Nomura, which had projected 3.3 per cent growth, slashed its projection to 2.8 per cent.

Beijing has a 5.5 per cent growth target for 2022 but signaled this summer that it may fall short of that.

China’s economy grew by just 2.5 per cent in the first half of 2022, less than half what the nation’s central bank had projected.

Major retailers have posted a mixed bag of quarterly earnings results this week.

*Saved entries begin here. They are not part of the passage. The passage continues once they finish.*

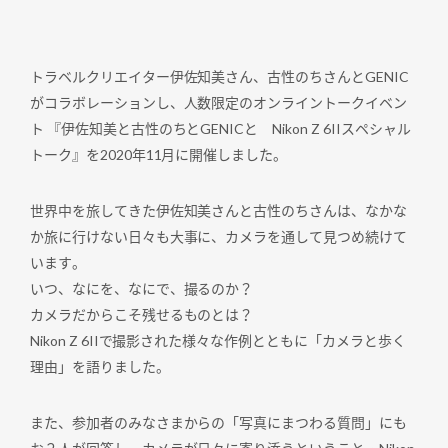
トラベルクリエイター伊佐知美さん、古性のちさんとGENIC
がコラボレーションし、人数限定のオンライントークイベン
ト 『伊佐知美と古性のちとGENICと Nikon Z 6IIスペシャル
トーク』を2020年11月に開催しました。
世界中を旅してきた伊佐知美さんと古性のちさんは、なかな
か旅に行けない日々も大事に、カメラを通して見つめ続けて
います。
いつ、なにを、なにで、撮るのか？
カメラだからこそ残せるものとは？
Nikon Z 6IIで撮影された様々な作例とともに「カメラと歩く
理由」を語りました。
また、参加者のみなさまからの「写真にまつわる質問」にも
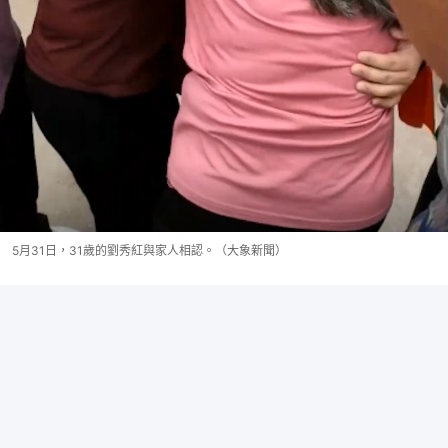
5月31日，31歲的劉秀紅與家人相認。（大象新聞）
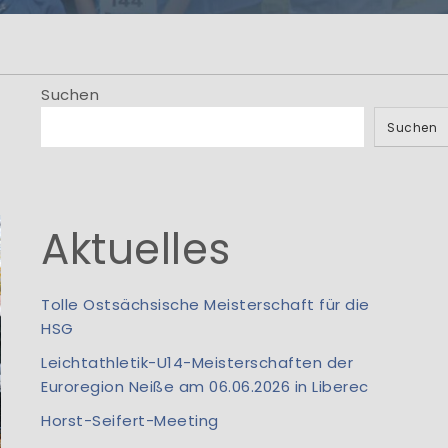
men
.! Information aus
io...
Suchen
Suchen
Aktuelles
Tolle Ostsächsische Meisterschaft für die
HSG
Leichtathletik-U14-Meisterschaften der
Euroregion Neiße am 06.06.2026 in Liberec
Horst-Seifert-Meeting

Yesterday, the department store Kohl’s and the high-end retailer Tapestry, the parent company of Coach and Kate Spade, issued outlooks for the year that fell short of projections from industry analysts. Kohl’s fell more than eight per cent and Tapestry slipped about one per cent in premarket trading.

Target fell 2.7 per cent on Wednesday after reporting a nearly 90 per cent plunge in second quarter profits. Walmart put up fairly strong earnings the previous day, but evidence of changing consumer behaviour due to high inflation was clear.